If you are like most small employers, you are always looking for ways to control your group health insurance costs. Employers with at least ten full-time employees are exploring other funding options in the insurance market that will allow them more control, lower premiums, and accountability over their annual health insurance premiums. One of those is level-funding and is an attractive alternative for small employers.
Level-funding is simply a self-funding offshoot done by an insurance carrier. A company with 10 or more employees can explore level-funded plans. Generally, smaller companies are not large enough to operate with the risk of a self-funded plan. A level funded plan includes built in stop-loss coverage that comes into play for unforeseen larger claims. In its simplest form, groups that go level funded, will never pay more than their monthly premium, but can partake in a surplus if they have a good year.
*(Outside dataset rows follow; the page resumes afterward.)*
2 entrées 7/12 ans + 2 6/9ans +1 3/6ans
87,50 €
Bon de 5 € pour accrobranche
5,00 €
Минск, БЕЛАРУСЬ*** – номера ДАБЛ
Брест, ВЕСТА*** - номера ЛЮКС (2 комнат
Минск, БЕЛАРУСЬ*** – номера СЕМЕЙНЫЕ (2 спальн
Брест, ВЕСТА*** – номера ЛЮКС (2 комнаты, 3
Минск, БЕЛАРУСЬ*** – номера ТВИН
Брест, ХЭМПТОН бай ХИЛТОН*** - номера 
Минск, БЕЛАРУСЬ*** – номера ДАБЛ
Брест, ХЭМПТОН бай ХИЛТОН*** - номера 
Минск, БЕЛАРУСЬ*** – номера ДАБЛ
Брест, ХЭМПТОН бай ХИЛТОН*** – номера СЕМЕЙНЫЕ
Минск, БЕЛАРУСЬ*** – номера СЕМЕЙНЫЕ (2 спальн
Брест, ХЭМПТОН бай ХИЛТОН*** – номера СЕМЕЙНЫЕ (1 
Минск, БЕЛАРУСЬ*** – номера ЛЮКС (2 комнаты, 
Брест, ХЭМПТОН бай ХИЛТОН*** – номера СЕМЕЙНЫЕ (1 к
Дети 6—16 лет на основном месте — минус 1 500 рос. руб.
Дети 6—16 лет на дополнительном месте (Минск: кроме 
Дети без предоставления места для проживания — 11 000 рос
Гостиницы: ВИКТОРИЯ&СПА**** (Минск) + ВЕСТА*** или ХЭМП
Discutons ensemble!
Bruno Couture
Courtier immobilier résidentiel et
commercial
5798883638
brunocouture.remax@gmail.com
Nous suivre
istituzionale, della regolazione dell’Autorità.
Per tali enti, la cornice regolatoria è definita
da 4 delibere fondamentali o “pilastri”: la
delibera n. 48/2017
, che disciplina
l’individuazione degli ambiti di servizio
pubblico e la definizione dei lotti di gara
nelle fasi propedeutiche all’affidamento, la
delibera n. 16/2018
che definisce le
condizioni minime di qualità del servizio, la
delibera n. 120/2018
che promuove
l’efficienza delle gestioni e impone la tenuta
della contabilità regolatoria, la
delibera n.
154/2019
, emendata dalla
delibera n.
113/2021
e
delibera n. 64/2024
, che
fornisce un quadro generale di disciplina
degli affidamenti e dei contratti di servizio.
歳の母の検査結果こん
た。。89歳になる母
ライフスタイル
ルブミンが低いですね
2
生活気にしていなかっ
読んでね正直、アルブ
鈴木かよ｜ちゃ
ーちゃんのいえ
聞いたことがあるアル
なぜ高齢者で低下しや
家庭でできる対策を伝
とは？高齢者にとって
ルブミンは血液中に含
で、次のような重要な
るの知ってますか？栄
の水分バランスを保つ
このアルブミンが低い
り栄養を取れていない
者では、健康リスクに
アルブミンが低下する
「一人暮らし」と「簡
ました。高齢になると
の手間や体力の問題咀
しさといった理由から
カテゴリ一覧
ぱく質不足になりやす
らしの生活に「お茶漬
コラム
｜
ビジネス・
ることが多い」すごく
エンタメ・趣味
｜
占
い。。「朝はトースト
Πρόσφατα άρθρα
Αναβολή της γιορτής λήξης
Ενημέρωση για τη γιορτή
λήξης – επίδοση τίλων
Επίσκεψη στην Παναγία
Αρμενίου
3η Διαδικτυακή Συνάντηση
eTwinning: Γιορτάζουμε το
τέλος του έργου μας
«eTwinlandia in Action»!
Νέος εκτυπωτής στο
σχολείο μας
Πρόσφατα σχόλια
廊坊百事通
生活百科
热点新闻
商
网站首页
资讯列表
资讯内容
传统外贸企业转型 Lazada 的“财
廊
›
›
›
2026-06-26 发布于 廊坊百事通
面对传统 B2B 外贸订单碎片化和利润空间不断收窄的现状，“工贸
Self-funded and level-funded plans, even for small groups, don’t need to be community rated as fully insured plans do. A level-funded plan can cost less to provide health benefits to the employees. The main difference between a level funded plan is that the insurance company can look at a group’s claims and population and raise or lower the rates based on their findings.
How does this impact your company? As always, insurance is a balance between costs and risks. A fully insured plan removes almost all the risk from the employer and employees, but in most instances the costs are higher. A self-insured plan leaves most of the risk with the employer, but the costs can be lower. A level-funded plan attempts to combine the two and give small employers a large employer edge.